The DET lineup, despite being extremely cheap, may be the toughest to stack altogether without severely limiting your options elsewhere. The top four batters, Niko Goodrum, Christin Stewart, Nick Castellanos, and Miguel Cabrera are just OF or 1B eligible. Regardless of how you stack the Tigers, Ronny Rodriguez at 2B/SS looks like a building block batting right in the middle of the order in a scarce middle infield position. 1-2-3-4-5 would take up all your outfield slots, so unless you’re extremely bullish, I wouldn’t recommend this approach. It makes more sense to leave at least one of these OF eligible players off the stack and possibly capture C with Grayson Greiner in the process with something like 3-4-5-6-8 or 5-7-8-1-2.
The COL lineup provides a very expensive SS in Trevor Story batting second. Because I prefer to have middle infielders or catchers as part of a stack, rather than using light hitting players as one-offs in my lineups, I consider Story to be a building block of any Rockies stack I make. You can fill 3B with Nolan Arenado, 1B with Daniel Murphy, OF with two of Raimel Tapia, David Dahl and Ian Desmond. A top of the order stack of 1-2-3-4-5 is quite easy to make. I will likely also make several lineups that include Ryan McMahon at 2B or Chris Iannetta at C with something like 8-1-2-3-4 or 2-3-4-5-6.
The final piece of the puzzle in determining which teams I decide to stack tonight is leverage. As I discussed in the beginning of this piece, the key to building lineups with the highest first-place finish equity, especially in a high variance sport, is exploiting the disparity between ownership and probabilistic expectation. What team stacks will be more owned or less owned than their likelihood of being in the winning lineup? The goal for my GPP lineups is not about rostering stacks that are the most likely to do well in a vacuum on a given slate, but simply lineups that are positive expected value versus the field.
This is where SlateIQ becomes an invaluable part of my research, as it uses years of past results in similar slate types to project these stack expectations. Updated throughout the day as starting lineups, player projections and ownership projections change, it can be one of the best ways to determine if the stacks I’m attacking are providing the leverage that I’m seeking in large-field GPPs.
From the looks of this, nearly all of the stacks I’ve highlighted are both towards the top end of expectation as well as being leveraged against the field (OAK as the only one that has a lower expectation than projected ownership).

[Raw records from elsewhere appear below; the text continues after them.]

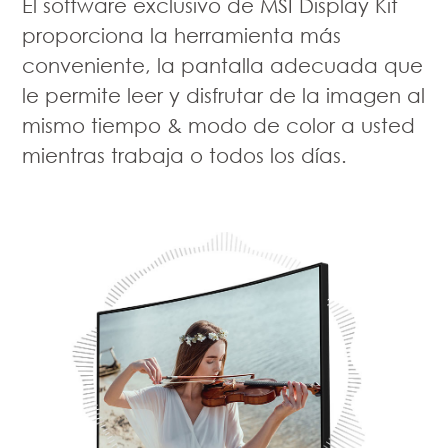
El software exclusivo de MSI Display Kit
proporciona la herramienta más
conveniente, la pantalla adecuada que
le permite leer y disfrutar de la imagen al
mismo tiempo & modo de color a usted
mientras trabaja o todos los días.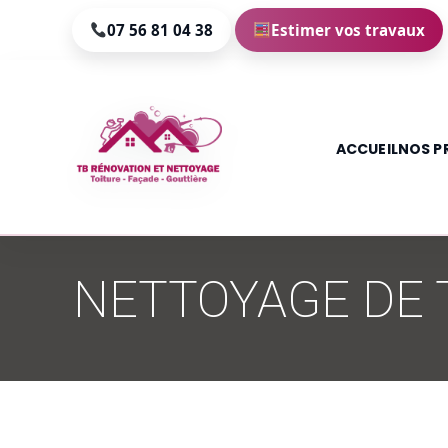
07 56 81 04 38
Estimer vos travaux
ACCUEIL
NOS P
Aller
au
NETTOYAGE DE T
contenu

It’s interesting that even though COL has both the highest expectation and the most popular, SlateIQ still shows that the Rockies tonight may not actually be stacked enough in GPPs. If ownership shakes out at these levels by the late afternoon, maybe I’ll end up going much more overweight on them than I originally planned (since most days I tend to fade the highest implied run total team on the board due to over-ownership).

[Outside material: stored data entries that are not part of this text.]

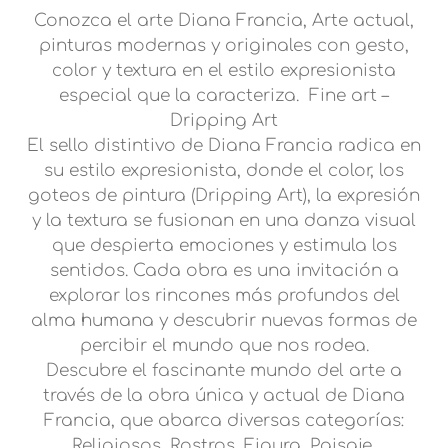
Conozca el arte Diana Francia, Arte actual,
pinturas modernas y originales con gesto,
color y textura en el estilo expresionista
especial que la caracteriza. Fine art –
Dripping Art
El sello distintivo de Diana Francia radica en
su estilo expresionista, donde el color, los
goteos de pintura (Dripping Art), la expresión
y la textura se fusionan en una danza visual
que despierta emociones y estimula los
sentidos. Cada obra es una invitación a
explorar los rincones más profundos del
alma humana y descubrir nuevas formas de
percibir el mundo que nos rodea.
Descubre el fascinante mundo del arte a
través de la obra única y actual de Diana
Francia, que abarca diversas categorías:
Religiosos, Rostros, Figura, Paisaje,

In any public market such as DFS contests, it is usually profitable to arbitrage the strategies less people utilize against the information that is already widely accessible. Since the majority of MLB DFS players rely too heavily on median figures from large sample data sets to make their decisions, it’s possible to build +EV lineups for GPPs without the use of much of these statistics simply by playing daily fantasy as more of a game/puzzle better than your opponents. Incorporating tools such as SlateIQ into your process, as I do, could definitely allow you to view MLB DFS from a different viewpoint and be more consistently successful going forward.